By David Abercrombie, MCMH CEO
It is feasible to build a new hospital because financing has already been found and the method to pay back the loan has also been found and arranged.
In September 2010, the United States Department of Agriculture/Rural Development (USDA) obligated $22,543,400 to loan to the Madison County Health and Hospital District (District) for the purpose of building a new hospital and buying the equipment and furnishings that go inside. The money will be paid back to the USDA by the District over a span of forty years at a rate of interest of about 3.75%.
Before agreeing to make the loan to the District the USDA required that an accounting firm be engaged to determine if a new hospital would be financially feasible. The USDA does not allow hospitals to pick just any firm to conduct this study. It had to be a firm with experience doing this and one already on a list of “approved” firms. The District engaged EideBaily (EB) of North Dakota to perform this study. The USDA’s national office in Washington concluded that EideBaily was well known by the USDA, had done many USDA financial feasibility projects, and is well respected for their work. They were approved to do the job.
Two years later EB completed the study. It was found that the annual cost (like the mortgage on a house) would be $1,200,000 a year. The EB study also found that payment to the hospital for services provided to its Medicare patients would increase by about $630,000 a year. This is because the federal government structures payments to critical access hospitals in a way to encourage replacing out-of-date rural hospital buildings.
Additionally, back in November, 2006, the citizens of Madison County voted themselves a ½ cent sales tax to help pay the costs of replacing the hospital with a new hospital. This amount comes to roughly $470,000-$500,000 a year. It is kept in an account controlled by the Clerk of Court.

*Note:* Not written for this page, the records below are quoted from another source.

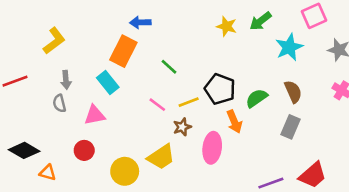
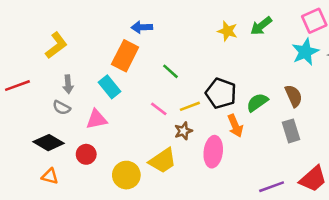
cyan star: (289, 47) -> (305, 52), moved
gray semicircle: (59, 103) -> (62, 108), turned -48
gray rectangle: (291, 127) -> (291, 131), turned -40
black diamond: (24, 150) -> (49, 143), moved

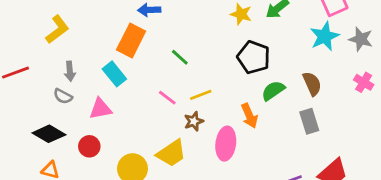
black pentagon: (221, 93) -> (254, 57), moved

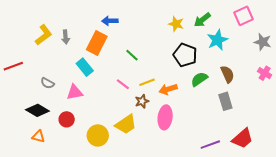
cyan star: (325, 36) -> (217, 40), moved
gray arrow: (70, 71) -> (66, 37), moved
orange arrow: (249, 116) -> (168, 89), moved, turned 96

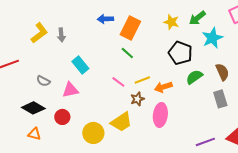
orange rectangle: (97, 43) -> (130, 28), moved

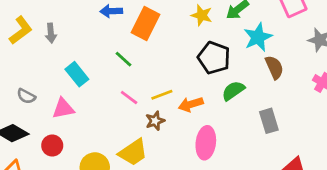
green line: (127, 53) -> (124, 59), moved
brown semicircle: (222, 72) -> (274, 67), moved
pink ellipse: (160, 115) -> (206, 143), moved

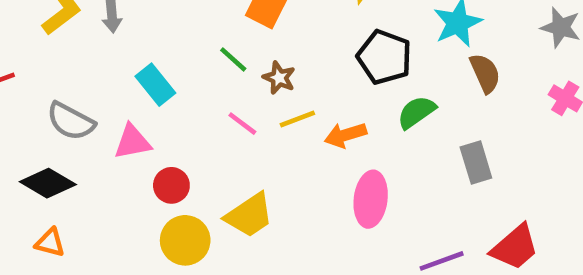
gray semicircle: (26, 96) -> (71, 121), size x1.5
brown star: (155, 121) -> (279, 78), moved, turned -30
red circle: (52, 146) -> (171, 185), moved

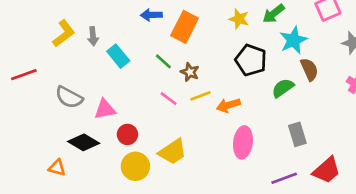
cyan rectangle: (155, 85) -> (118, 56), moved
green semicircle: (416, 112) -> (283, 88), moved
gray rectangle: (476, 162) -> (297, 134), moved
black diamond: (48, 183) -> (84, 142), moved

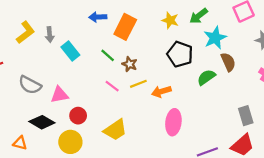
gray rectangle: (297, 134) -> (246, 116), moved
yellow circle: (135, 166) -> (70, 142), moved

At this point, we have to stop and do some quick addition: $630,000 a year in increased Medicare collections + $470,000 a year in Madison County Sales Tax = $1,100,000. At this point in our math, we’re still $100,000 short of the amount needed to pay the $1,200,000 annual mortgage.
The federal government has required that all hospitals across the country install an electronic health record (EMR) system by the Year 2015. To help make it financially doable, the federal government will pay these hospitals a total of about $1,500,000 spread over four years ($375,000 a year).
If hospitals don’t comply with this new federal law, then in the Year 2015-16 Medicare will start withholding about 20% of payments to these hospitals for their provision of services to their Medicare patients.
So, the District has no choice but to implement this EMR system. Fortunately for the people of Madison, this EMR is already part of building a new hospital! You can’t operate a hospital without a computer system any more than you can operate a bank without a computer system.
Time for us to do more math: $1,100,000 from Medicare and Sales tax + $375,000 Reimbursement for the EMR system = $1,475,000. This is more than enough “guaranteed” money to pay the annual “mortgage” cost of a new hospital. So in answer to the question, “Is it financially feasible to build a new hospital?” The answer is “Yes.”
The more important part of today’s question is, “…and what means will be used to maintain it?” This second part of the question doesn’t have a clear answer because it is based on unknowable things. Being able to maintain it will rely on our good planning, good execution of the plans, and the hope that something significant doesn’t change. It also relies on a belief in people of Madison County. The belief that good medicine put in a good modern building will be supported. After all, the Mayo Clinic would fail if no one chose to support it.
About fifty percent of all this hospital’s patients are Medicare patients. We believe this new hospital can be financially maintained because its floor plan design maximizes the amount of money Medicare pays the hospital for its services. The more square footage in the building set aside for patient care and the less square footage designed for support areas, the more money Medicare will pay the hospital. The opposite is also true – the more space used for support areas and less used for patient care, then the less money Medicare will pay the hospital for its services.
The current hospital was designed back in 1953-54. It is an example of too little space set aside for patient care. This new hospital will give a greater part of its space for patient care. This switch of square footage will increase the amount of money collected from Medicare. The building will be energy efficient, with a cutting edge air conditioning and heating design that is so modern that it is the first approved for hospital use in Florida.
There will also be many service line improvements that are not possible in the current building. These improvements to patient services are estimated to increase the annual cash collections of the hospital by about $1,000,000 each year. Over the course of three to five years AFTER the hospital is built, more patient care additions and improvements are planned. Their descriptions are too detailed for the purposes of today’s article, but they will greatly improve healthcare in Madison County. They should also result in sizable increases in hospital revenue and the hospital’s economic impact contribution to the local economy.
I cannot over-emphasize that to succeed the people of Madison County must use their hospital rather than someone else’s. The actual success or failure of this new hospital will lie directly in the hands of us citizens of our county. In my view, we may either act as if we have a county-wide inferiority complex believing Madison County isn’t capable of delivering good medical care; or we will act with that same pride and support that propelled our little league baseball team and our high school football team to win State championships. Is it something in the water that makes these teams successful? Heck no! It’s because we believed those kids could do anything – and we supported them.